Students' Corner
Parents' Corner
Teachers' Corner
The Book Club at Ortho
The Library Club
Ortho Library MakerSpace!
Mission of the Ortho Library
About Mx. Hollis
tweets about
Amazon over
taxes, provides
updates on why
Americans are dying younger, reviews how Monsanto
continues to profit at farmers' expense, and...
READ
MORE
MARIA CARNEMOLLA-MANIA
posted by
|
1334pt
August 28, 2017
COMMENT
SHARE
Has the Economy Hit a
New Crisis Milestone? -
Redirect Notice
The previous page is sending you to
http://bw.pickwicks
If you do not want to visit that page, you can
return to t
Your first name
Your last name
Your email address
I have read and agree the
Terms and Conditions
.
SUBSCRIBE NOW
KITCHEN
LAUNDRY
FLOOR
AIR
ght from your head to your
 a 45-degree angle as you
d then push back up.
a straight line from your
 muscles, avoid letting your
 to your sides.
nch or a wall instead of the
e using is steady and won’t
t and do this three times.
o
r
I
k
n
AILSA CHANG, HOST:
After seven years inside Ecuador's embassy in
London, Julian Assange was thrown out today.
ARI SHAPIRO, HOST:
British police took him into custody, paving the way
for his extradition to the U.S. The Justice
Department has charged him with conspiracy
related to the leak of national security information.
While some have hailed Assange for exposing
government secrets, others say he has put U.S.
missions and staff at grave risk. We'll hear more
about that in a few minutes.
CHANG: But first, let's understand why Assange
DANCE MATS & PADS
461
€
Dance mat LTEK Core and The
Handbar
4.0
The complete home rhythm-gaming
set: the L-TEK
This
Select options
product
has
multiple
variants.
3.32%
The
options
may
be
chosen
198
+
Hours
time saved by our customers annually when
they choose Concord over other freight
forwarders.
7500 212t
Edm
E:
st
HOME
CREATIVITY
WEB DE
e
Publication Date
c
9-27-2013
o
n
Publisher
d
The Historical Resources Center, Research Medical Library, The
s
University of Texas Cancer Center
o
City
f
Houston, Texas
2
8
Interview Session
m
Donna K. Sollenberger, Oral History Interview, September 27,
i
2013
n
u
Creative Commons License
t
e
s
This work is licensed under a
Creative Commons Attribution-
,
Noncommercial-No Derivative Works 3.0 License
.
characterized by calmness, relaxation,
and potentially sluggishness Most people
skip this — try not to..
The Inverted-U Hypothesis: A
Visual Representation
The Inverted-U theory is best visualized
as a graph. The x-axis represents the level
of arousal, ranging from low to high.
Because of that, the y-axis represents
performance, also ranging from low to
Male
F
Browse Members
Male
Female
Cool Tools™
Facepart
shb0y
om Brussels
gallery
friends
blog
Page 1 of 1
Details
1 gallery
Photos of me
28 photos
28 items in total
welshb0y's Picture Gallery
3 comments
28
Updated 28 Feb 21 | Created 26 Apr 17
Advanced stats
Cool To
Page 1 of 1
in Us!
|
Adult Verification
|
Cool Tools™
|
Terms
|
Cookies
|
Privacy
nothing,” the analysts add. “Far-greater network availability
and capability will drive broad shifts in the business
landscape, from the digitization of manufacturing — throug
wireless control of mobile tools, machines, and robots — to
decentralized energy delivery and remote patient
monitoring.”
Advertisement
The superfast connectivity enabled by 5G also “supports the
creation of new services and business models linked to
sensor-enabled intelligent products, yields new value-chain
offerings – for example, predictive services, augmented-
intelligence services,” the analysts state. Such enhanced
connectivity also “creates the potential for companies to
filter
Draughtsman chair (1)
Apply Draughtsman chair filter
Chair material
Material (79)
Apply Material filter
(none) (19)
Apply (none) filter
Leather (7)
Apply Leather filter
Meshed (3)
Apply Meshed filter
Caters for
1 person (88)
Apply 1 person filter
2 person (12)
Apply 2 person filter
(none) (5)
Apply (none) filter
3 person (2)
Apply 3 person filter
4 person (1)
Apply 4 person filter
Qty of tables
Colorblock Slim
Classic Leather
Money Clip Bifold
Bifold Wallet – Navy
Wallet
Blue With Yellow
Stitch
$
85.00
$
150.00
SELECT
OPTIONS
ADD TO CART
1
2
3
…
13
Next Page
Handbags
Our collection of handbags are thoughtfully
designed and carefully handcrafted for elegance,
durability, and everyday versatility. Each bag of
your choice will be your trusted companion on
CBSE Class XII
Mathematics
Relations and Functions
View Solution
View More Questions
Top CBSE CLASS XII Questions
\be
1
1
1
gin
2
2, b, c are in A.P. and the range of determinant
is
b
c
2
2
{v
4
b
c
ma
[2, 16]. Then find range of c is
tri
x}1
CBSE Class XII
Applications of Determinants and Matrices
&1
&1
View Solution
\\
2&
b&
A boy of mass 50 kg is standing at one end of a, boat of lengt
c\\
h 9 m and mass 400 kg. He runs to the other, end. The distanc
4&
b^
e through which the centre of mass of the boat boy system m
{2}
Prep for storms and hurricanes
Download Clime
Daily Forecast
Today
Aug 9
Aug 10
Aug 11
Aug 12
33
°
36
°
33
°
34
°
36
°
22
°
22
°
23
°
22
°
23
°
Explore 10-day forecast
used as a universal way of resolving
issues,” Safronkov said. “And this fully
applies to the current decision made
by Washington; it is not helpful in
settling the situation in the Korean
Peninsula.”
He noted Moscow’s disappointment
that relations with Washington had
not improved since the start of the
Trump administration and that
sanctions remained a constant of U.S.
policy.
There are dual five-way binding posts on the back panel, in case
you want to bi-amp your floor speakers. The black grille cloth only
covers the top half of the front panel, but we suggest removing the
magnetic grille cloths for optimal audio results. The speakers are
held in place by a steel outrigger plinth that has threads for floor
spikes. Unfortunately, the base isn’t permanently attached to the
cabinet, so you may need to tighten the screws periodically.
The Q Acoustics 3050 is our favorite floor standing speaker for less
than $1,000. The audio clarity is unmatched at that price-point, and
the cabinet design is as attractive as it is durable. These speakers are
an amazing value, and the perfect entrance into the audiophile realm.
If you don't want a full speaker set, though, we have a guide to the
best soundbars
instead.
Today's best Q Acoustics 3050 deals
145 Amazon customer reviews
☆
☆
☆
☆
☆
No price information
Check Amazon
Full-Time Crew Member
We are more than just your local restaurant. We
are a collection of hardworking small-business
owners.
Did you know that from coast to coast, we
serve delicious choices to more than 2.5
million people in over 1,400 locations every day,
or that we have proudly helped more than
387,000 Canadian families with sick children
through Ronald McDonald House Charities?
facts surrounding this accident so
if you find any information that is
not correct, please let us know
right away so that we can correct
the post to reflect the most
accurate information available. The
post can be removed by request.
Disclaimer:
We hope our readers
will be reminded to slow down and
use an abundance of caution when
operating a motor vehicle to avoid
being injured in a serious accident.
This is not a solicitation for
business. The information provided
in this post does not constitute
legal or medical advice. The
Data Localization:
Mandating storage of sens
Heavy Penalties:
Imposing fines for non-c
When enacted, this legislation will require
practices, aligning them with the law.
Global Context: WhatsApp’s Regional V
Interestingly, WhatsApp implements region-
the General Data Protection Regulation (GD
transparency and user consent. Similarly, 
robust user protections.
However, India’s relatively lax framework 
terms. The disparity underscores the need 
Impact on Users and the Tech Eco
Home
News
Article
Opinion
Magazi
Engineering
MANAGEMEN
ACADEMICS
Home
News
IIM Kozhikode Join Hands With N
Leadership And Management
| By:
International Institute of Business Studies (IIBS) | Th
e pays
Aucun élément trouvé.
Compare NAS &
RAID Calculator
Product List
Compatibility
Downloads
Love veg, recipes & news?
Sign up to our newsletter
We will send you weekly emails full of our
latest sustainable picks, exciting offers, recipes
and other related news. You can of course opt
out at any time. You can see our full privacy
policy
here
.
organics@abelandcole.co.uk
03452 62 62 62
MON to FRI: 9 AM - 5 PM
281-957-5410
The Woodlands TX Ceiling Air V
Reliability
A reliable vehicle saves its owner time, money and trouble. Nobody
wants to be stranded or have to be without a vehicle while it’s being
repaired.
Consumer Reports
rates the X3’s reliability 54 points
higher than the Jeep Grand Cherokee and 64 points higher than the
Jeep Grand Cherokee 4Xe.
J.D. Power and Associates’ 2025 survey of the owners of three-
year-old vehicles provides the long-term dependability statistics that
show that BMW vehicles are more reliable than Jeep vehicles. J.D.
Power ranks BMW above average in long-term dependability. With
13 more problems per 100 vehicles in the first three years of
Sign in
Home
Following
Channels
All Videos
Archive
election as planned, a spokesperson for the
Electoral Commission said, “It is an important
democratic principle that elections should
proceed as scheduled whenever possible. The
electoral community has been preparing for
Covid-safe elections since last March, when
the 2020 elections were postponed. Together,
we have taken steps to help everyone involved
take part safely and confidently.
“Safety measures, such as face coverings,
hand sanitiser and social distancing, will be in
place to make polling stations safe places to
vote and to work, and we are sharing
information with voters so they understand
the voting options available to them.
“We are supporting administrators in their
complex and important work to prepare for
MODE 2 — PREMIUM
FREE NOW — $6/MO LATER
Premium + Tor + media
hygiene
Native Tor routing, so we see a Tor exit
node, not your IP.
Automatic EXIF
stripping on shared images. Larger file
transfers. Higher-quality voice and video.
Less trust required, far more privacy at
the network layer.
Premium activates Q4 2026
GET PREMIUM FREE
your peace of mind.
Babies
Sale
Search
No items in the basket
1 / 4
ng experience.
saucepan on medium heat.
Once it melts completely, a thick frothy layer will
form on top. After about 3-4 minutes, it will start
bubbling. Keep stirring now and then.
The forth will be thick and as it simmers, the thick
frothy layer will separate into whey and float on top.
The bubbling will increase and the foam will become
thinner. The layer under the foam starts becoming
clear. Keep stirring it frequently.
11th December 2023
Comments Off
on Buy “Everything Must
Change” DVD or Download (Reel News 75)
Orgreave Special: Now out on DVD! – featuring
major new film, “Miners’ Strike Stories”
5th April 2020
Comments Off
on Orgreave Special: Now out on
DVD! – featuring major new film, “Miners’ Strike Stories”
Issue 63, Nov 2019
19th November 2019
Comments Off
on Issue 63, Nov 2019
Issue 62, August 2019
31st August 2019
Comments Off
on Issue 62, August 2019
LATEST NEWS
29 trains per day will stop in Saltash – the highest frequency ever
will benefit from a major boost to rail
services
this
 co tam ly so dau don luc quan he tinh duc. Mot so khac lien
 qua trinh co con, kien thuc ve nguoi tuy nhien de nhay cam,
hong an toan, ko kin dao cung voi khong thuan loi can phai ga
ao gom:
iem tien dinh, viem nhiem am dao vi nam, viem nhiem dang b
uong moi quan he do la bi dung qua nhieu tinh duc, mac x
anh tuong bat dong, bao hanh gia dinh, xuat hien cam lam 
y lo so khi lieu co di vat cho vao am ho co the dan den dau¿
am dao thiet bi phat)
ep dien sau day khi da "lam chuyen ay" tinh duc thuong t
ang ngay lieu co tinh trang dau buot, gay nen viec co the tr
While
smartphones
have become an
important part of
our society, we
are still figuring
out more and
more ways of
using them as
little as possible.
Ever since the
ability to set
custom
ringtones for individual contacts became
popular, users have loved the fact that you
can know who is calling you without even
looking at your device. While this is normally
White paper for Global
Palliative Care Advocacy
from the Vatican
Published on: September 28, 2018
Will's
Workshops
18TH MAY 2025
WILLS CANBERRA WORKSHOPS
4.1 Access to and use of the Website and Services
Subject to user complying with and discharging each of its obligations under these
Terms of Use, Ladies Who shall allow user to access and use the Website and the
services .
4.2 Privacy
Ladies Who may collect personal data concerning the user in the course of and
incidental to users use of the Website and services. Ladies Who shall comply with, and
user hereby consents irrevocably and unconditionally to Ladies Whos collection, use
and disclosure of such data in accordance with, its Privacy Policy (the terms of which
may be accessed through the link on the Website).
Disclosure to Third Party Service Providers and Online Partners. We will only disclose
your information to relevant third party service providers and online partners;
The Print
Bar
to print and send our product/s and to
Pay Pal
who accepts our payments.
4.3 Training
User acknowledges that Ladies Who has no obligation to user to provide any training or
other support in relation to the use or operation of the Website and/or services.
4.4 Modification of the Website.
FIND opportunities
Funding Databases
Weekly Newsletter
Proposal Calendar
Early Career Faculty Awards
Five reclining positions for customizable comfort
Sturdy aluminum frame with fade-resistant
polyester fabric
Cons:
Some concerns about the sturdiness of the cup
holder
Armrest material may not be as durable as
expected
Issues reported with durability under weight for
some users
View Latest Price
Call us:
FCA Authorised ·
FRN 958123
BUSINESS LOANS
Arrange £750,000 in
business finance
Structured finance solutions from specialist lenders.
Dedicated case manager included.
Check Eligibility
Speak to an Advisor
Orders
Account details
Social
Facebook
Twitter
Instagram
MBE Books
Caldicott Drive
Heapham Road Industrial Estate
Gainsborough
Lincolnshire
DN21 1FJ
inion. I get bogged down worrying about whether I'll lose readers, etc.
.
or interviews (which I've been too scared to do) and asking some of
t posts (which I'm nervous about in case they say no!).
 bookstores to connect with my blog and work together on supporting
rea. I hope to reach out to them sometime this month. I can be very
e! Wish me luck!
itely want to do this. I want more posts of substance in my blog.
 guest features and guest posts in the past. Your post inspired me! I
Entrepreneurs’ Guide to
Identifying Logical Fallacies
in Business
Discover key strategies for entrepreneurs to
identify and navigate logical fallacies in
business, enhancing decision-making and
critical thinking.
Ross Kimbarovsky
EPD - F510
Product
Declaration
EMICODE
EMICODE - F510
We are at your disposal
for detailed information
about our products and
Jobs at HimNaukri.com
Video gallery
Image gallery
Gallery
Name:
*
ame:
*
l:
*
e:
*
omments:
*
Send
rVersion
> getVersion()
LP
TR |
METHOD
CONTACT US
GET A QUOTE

◆ ◆ ◆ ◆ ◆ ◆ ◆

REQUIRED WORK
The word "Grand" appears in some of the lines above. Copy those lines.

EXPECTED ANSWER
higher than the Jeep Grand Cherokee and 64 points higher than the
Jeep Grand Cherokee 4Xe.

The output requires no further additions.